Substantive Changes Made to Delaware’s LLC Act

By Tarik J. Haskins

On August 1, 2021, amendments to the Delaware Limited Liability Company Act (the “Act”) became effective that include a number of significant substantive changes.  In order to provide a rule different from the rule applied in Composecure L.L.C. v. Cardux LLC, 206 A.3d 807 (Del. 2018), and Absalom Absalom Trust v. Saint Gervais LLC, 2019 WL 2655787 (Del. Ch. June 27, 2019), Section 18-106 of the Act was amended to add a new subsection (e) that provides a safe harbor procedure for ratifying acts or transactions that are void or voidable.  New Section 18-106(e) of the Act provides that an act or transaction that would otherwise be void or voidable can be ratified by the persons whose approval would be required under the limited liability company agreement (i) for such act or transaction to be validly taken or (ii) to amend the limited liability company agreement in a manner that would permit such act or transaction to be validly taken.  Also, Section 18-305(g) of the Act was amended to change the rule set forth in Murfey v.
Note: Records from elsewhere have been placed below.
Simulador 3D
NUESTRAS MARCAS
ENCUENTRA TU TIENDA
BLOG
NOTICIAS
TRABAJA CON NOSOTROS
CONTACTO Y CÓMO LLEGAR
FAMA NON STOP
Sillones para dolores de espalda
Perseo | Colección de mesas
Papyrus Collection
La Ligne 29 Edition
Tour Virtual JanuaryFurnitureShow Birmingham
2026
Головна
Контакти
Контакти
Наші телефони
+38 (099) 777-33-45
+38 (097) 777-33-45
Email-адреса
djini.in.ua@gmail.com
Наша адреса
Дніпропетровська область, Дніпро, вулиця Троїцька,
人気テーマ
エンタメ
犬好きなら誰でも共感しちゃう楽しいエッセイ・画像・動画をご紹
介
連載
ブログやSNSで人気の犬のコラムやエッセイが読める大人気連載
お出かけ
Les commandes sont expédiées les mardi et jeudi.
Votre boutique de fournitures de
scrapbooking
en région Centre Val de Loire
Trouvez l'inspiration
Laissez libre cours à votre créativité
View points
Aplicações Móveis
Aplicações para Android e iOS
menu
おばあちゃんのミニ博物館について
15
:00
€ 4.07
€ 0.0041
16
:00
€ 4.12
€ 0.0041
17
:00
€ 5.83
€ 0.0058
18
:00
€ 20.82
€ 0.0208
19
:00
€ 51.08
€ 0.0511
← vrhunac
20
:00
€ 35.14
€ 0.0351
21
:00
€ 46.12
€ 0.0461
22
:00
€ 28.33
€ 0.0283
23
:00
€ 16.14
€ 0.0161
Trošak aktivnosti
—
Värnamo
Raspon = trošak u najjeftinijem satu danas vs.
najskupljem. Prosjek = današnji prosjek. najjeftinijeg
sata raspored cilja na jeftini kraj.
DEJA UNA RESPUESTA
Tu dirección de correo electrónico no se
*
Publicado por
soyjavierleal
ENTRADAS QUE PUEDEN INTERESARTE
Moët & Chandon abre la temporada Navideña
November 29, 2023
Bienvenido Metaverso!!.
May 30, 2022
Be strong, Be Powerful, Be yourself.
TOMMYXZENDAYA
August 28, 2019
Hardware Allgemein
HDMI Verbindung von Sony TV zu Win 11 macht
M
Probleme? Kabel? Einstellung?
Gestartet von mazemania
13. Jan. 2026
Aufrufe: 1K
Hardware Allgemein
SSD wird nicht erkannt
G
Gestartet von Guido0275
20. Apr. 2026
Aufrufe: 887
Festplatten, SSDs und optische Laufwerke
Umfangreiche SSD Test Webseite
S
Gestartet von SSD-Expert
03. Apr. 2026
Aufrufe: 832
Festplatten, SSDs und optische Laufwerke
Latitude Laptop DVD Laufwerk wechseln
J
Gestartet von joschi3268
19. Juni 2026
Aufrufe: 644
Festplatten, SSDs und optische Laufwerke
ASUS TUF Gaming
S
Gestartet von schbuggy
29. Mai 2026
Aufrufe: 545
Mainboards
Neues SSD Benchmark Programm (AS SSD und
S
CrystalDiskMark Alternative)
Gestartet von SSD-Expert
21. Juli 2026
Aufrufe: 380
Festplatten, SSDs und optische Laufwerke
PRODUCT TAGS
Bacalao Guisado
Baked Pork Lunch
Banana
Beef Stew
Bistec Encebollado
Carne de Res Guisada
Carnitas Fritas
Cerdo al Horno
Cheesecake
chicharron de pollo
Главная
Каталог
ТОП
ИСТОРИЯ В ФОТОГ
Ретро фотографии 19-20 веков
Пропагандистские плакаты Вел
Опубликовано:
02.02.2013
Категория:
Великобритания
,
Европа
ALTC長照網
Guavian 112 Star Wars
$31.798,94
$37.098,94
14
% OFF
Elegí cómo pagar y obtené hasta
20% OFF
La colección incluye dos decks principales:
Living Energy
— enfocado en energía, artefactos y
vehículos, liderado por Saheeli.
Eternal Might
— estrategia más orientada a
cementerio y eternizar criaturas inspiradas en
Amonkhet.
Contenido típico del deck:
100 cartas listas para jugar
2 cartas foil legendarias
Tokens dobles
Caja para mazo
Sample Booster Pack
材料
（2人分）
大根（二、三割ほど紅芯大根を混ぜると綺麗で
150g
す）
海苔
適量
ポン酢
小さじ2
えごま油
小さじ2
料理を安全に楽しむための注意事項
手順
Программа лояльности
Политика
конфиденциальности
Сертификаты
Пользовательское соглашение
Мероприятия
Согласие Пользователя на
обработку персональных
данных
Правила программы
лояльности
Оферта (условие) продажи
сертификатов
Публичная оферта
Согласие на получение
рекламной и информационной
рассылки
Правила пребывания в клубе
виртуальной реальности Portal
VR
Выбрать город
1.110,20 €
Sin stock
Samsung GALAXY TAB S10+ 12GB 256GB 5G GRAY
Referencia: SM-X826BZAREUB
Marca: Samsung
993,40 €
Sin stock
WHC Ventures, LLC, 236 A. 3d 337 (Del. 2020), to provide by default that if a member is entitled to obtain information for a stated purpose, pursuant to the Act or a limited liability company agreement, such member’s right shall be to obtain such information as is “necessary and essential” to achieving that purpose.  The default rule set forth in Section 18-305(g) of the Act may be expanded or restricted in the applicable limited liability company agreement.  Finally, Section 18-407 of the Act was amended to change the current law, as applied in Wenske v. Bluebell Creameries, Inc., 214 A.3d 958 (Del. Ch. 2019), to provide that a member or manager may delegate any of its respective rights, powers or duties irrespective of whether it has a conflict of interest with respect to the matter as to which such rights, powers or duties are being delegated.  The amendments to Section 18-407 of the Act will confirm an important practice by which a conflicted member can delegate authority over a conflicted matter, which can be a useful mechanism to authorize a conflicted transaction by a committee made up of independent non-conflicted persons.